In this work, we considered two different GFMs based on their representativeness of the existing SSL families \citep{balestriero2023cookbookselfsupervisedlearning}, model complexity (see Tab.~\ref{tab:params}) and promising previous results shown by \citet{Marsocci2024pangea}, and a state-of-the-art model on the relevant downstream task acting as a fully-supervised specialized network:

\begin{itemize}
    \item CROMA \citep{Fuller2023}: A GFM pre-trained via masked auto-encoding and contrastive learning on 3M patches of multispectral Sentinel-2 data.
    \item SSL4eo-DINO \citep{Blumenstiel2025}: A GFM pre-trained with self-supervised learning on 3M patches of EO imagery using DINO, a self-supervised method based on auto-distilled representations.
    \item U-TAE \citep{Garnot2021}: A supervised baseline with temporal attention, trained from scratch on each data regime.
\end{itemize}

\begin{table}[htbp]
\caption{Model sizes in terms of Trainable Parameters for two configurations: frozen encoder and whole network.}
\centering
\begin{center}
\begin{tabular}{| l | c | c |}
\hline
 \multirow{2}{*}{Model}                & \multicolumn{2}{c|}{\# of Trainable Parameters (M)} \\
 \cline{2-3}
                      & Only Decoder      & Whole network \\ \hline
 CROMA                & 46.95      & 350.0 \\ 
 DINO                 & 30.89      & 53.5 \\ 
 U-TAE                 & -          & 1.1 \\ \hline
 
\end{tabular}
\end{center}
\label{tab:params}
\end{table}


In order to compare the models fairly and adapt them to SITS, we conducted the experiments for both pretrained models using the same decoder architecture, which is an UPerNet \citep{XiaoUperNet2018}, and performing temporal aggregation using a Time-Attention Encoding module to aggregate w.r.t time, following the same methodology adopted by \citet{Marsocci2024pangea}. 

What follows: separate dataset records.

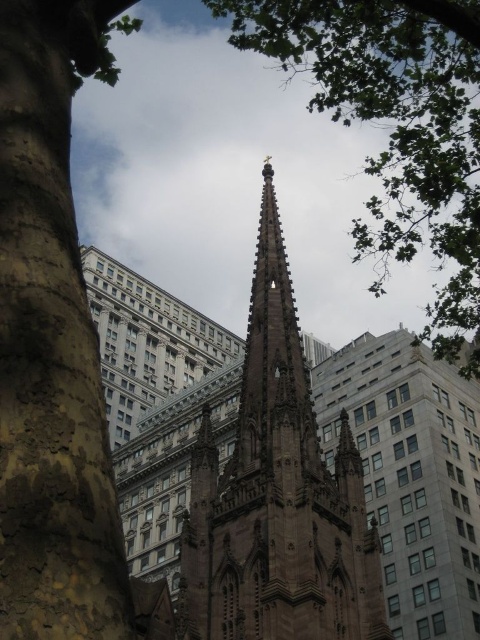 Who is positioned more to the right, brown rough bark at left or brown stone spire at center?

Positioned to the right is brown stone spire at center.

How distant is brown rough bark at left from brown stone spire at center?

brown rough bark at left and brown stone spire at center are 30.61 meters apart.

Does point (12, 122) come behind point (273, 216)?

No, it is in front of (273, 216).

Image resolution: width=480 pixels, height=640 pixels. In order to click on brown rough bark at left in this screenshot , I will do `click(51, 342)`.

Between brown stone spire at center and green leafy tree at upper center, which one is positioned higher?

Positioned higher is green leafy tree at upper center.

Is brown stone spire at center closer to camera compared to green leafy tree at upper center?

No, brown stone spire at center is further to the viewer.

This screenshot has width=480, height=640. Find the location of `brown stone spire at center`. brown stone spire at center is located at coordinates (276, 493).

Does brown rough bark at left appear under green leafy tree at upper center?

Correct, brown rough bark at left is located below green leafy tree at upper center.

Can you confirm if brown rough bark at left is bigger than green leafy tree at upper center?

Actually, brown rough bark at left might be smaller than green leafy tree at upper center.

Between point (56, 589) and point (344, 19), which one is positioned in front?

Point (56, 589)

At what (x,y) coordinates should I click in order to perform the action: click on brown rough bark at left. Please return your answer as a coordinate pair (x, y). The image size is (480, 640). Looking at the image, I should click on (51, 342). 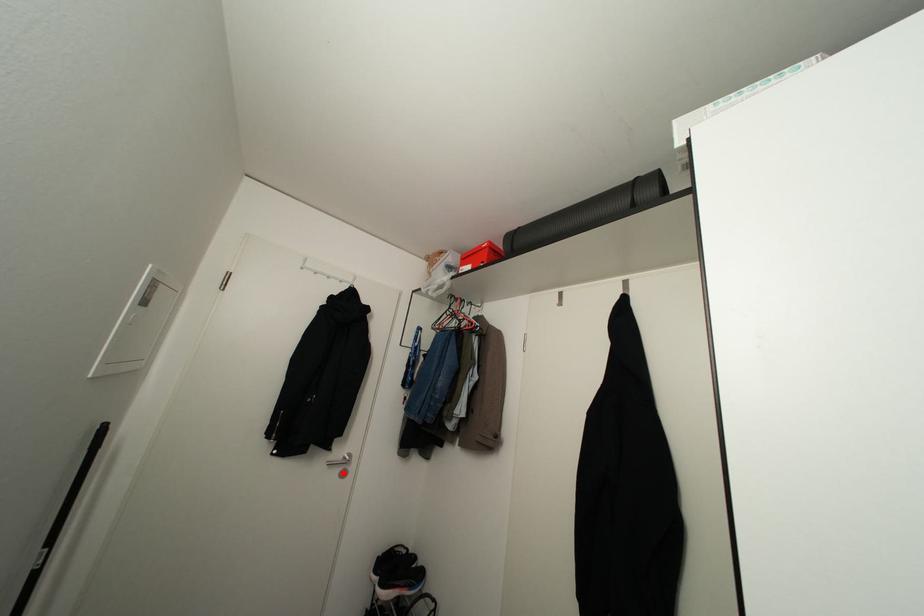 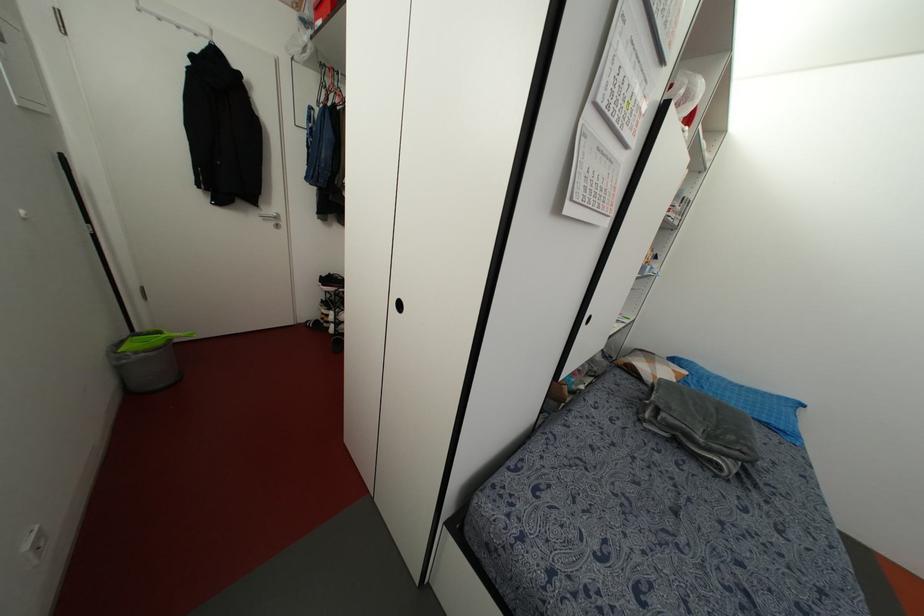 Question: I am providing you with two images of the same scene from different viewpoints. In image1, a red point is highlighted. Considering the same 3D point in image2, which of the following is correct?

Choices:
 (A) It is closer
 (B) It is farther

Answer: (A) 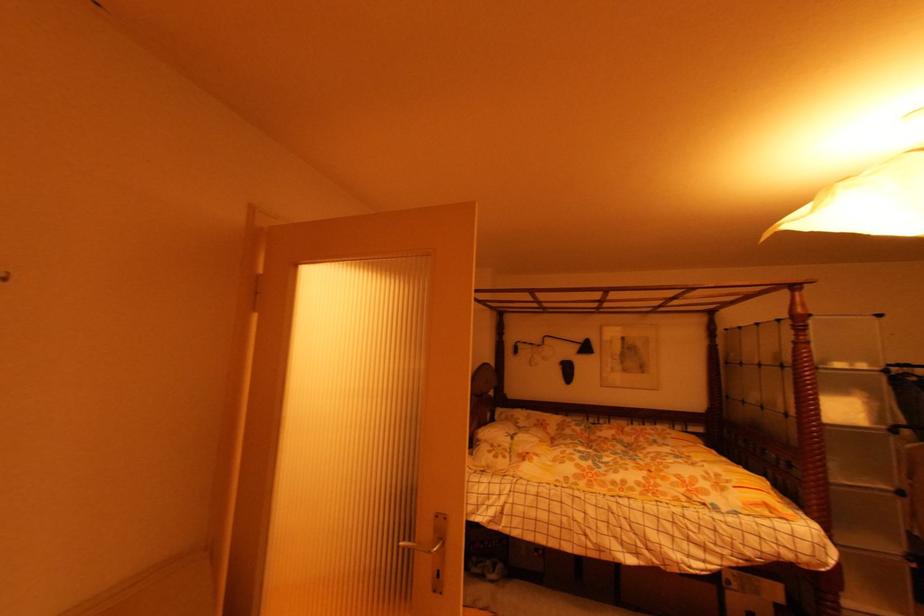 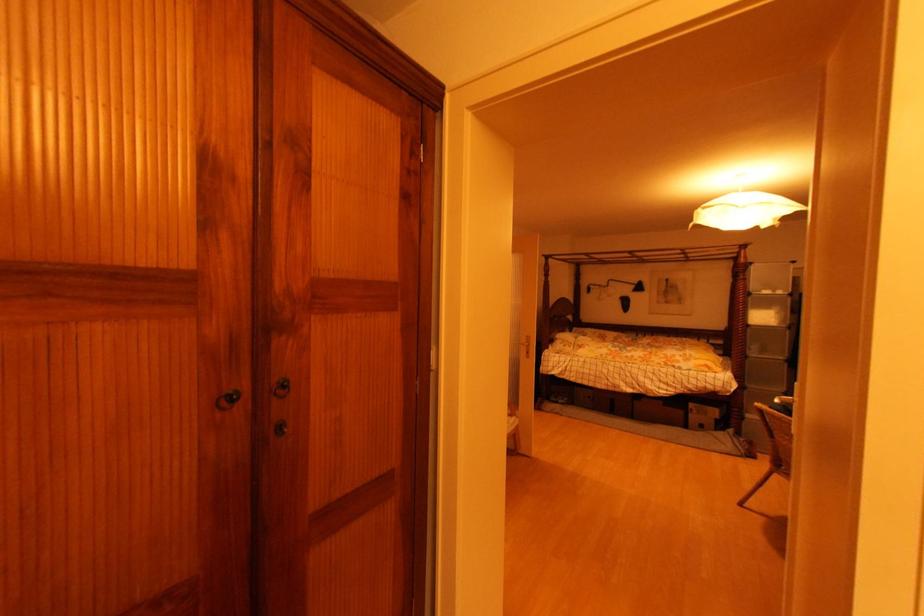 In the second image, find the point that corresponds to the point at 739,588 in the first image.

(699, 413) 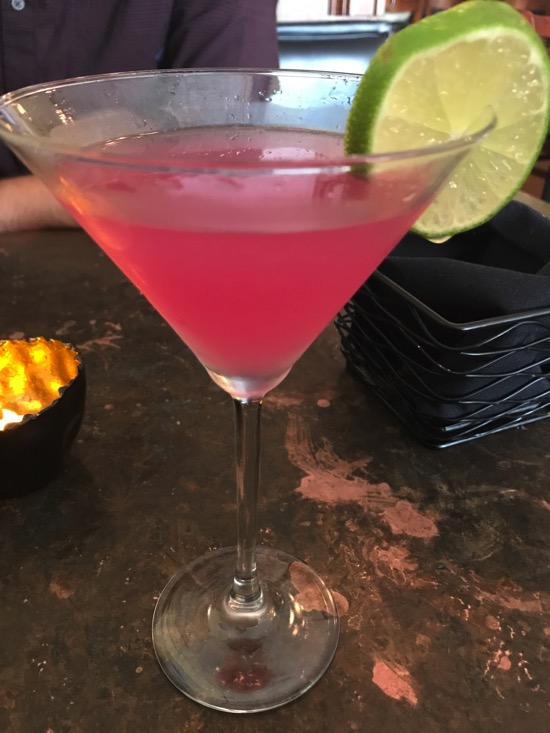 You are a GUI agent. You are given a task and a screenshot of the screen. Output one action in this format:
    pyautogui.click(x=<x>, y=<y>)
    Task: Click on the window
    The image size is (550, 733).
    Given the screenshot: What is the action you would take?
    pyautogui.click(x=298, y=10), pyautogui.click(x=358, y=7), pyautogui.click(x=384, y=6)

\paragraph{FT-Rate} We control the adaptation of pre-trained encoders via a hyperparameter defined as the FT-Rate, which scales the encoder's learning rate relative to the untrained decoder’s. This means that FT-Rate $=0.0$ freezes the encoder, FT-Rate $=0.1$ applies a 10x smaller learning rate, and FT-Rate $=1.0$ uses the same learning rate for both the encoder and the decoder.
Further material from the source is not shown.